Please say how many lines of the listing hold "which", with no other words in the answer.

Supplied records
==================================================
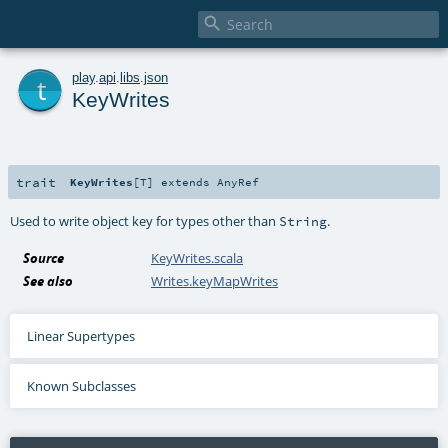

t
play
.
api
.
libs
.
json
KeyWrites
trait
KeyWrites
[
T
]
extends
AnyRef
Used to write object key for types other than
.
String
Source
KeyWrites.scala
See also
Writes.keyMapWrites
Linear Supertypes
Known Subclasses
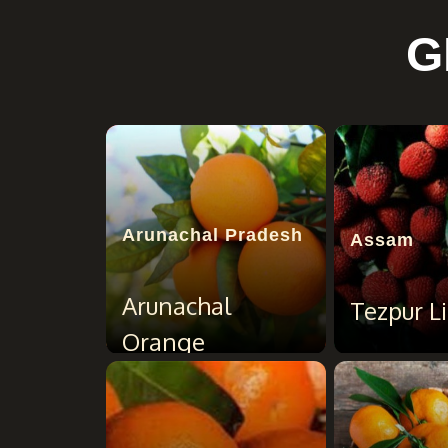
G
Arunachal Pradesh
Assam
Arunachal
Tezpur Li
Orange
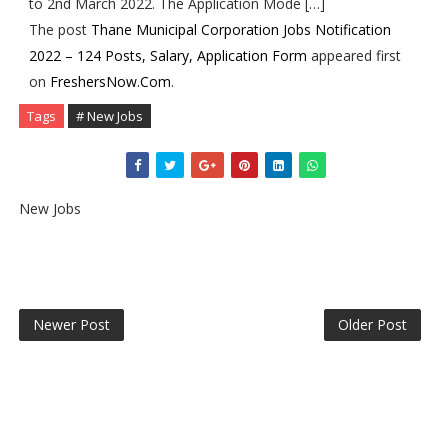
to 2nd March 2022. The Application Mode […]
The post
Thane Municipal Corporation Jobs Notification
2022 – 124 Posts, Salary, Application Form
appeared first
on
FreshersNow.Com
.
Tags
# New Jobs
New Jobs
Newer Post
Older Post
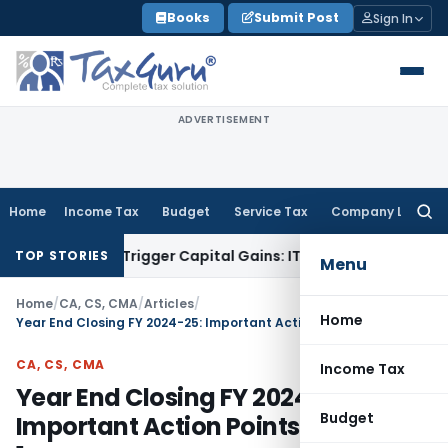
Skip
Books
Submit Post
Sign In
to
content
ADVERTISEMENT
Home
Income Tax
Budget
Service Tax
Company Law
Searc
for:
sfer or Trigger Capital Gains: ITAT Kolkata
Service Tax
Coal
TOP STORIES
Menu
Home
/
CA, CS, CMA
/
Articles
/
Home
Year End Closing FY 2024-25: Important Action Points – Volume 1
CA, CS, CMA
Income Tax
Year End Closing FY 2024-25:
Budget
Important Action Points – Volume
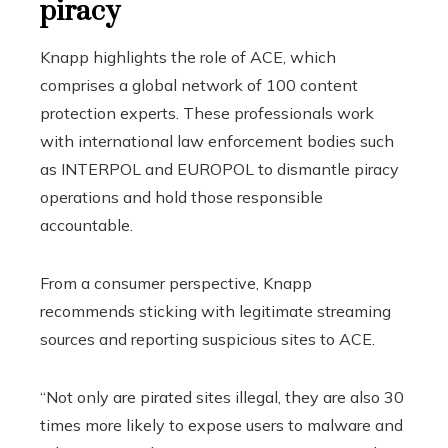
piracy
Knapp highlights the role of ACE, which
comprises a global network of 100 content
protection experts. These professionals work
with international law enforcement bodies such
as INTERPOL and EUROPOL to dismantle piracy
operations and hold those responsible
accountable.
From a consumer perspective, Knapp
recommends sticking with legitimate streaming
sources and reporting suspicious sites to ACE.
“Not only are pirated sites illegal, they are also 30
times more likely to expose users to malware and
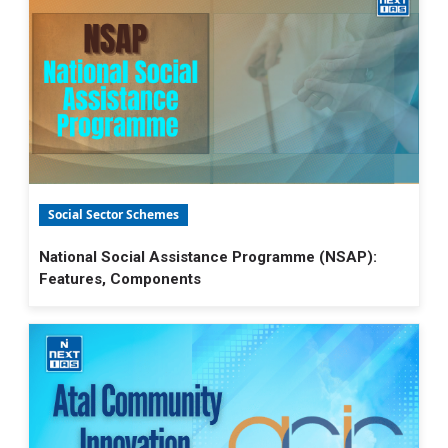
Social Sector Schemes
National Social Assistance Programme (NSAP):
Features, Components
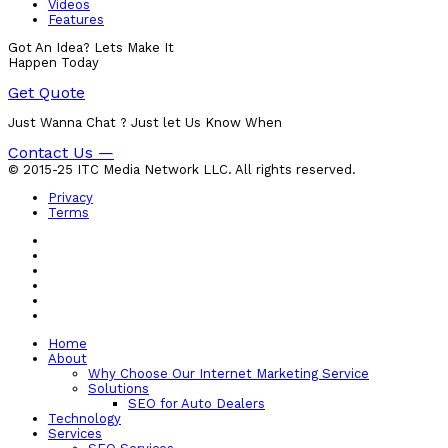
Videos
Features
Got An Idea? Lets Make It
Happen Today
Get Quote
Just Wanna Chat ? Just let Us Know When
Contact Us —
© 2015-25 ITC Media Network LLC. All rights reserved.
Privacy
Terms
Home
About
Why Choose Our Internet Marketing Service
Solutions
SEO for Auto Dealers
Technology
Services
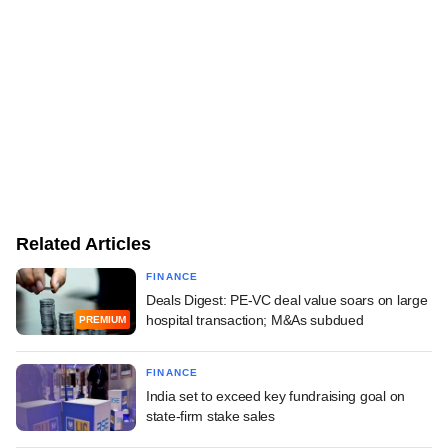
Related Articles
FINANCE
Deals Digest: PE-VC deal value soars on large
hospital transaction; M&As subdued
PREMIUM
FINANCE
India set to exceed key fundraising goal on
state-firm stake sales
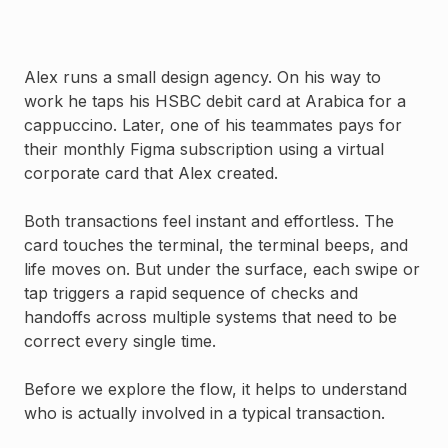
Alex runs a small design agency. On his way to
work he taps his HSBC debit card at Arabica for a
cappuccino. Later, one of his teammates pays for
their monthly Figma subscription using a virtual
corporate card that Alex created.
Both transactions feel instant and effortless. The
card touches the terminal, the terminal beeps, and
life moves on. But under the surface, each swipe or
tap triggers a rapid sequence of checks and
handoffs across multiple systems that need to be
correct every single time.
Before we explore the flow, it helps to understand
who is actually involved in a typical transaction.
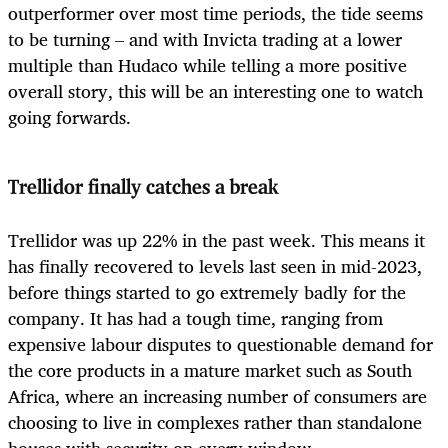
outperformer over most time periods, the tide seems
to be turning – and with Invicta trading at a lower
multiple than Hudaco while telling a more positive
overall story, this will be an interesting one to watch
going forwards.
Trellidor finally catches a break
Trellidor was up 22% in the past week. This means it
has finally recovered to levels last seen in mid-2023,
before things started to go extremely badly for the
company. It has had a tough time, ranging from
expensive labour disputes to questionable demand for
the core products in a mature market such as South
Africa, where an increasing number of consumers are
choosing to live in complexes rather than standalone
==================================================
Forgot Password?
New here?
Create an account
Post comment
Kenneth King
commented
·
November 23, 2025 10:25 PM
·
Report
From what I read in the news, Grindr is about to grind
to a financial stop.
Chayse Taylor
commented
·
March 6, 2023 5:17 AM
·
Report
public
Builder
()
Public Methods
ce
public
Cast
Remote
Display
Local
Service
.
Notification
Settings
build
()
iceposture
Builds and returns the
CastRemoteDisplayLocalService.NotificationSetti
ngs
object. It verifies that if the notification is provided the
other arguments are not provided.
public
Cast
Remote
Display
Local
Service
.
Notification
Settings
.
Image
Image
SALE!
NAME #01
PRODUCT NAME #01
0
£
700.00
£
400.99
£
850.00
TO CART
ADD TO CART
==================================================
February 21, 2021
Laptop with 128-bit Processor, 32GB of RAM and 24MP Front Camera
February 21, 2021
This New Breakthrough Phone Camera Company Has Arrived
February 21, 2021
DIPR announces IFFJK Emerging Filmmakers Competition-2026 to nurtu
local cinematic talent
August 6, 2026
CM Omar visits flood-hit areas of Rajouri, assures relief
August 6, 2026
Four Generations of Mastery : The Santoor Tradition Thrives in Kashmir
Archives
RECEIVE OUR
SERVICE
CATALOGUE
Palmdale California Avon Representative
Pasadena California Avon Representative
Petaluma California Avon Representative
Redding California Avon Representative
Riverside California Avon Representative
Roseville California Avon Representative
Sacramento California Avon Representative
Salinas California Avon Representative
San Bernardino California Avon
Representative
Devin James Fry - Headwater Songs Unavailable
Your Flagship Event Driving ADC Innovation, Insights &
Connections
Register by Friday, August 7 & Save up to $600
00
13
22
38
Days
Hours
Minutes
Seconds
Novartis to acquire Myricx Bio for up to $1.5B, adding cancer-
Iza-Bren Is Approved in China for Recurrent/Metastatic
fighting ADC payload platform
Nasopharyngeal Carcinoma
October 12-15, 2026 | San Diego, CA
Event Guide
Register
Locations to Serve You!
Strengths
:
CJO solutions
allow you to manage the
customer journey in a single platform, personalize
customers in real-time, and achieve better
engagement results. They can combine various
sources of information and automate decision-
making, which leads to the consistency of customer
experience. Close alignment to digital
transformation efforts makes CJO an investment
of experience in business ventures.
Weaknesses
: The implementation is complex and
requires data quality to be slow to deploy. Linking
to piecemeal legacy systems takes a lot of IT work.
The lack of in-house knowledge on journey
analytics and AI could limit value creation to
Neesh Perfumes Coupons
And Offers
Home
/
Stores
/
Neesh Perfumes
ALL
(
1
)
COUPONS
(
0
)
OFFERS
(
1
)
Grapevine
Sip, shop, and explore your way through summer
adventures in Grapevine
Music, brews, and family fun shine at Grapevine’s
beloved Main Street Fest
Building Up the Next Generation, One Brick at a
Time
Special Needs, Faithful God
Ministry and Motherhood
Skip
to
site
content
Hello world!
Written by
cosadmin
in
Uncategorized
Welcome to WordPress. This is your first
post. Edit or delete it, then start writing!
==================================================
Your response
2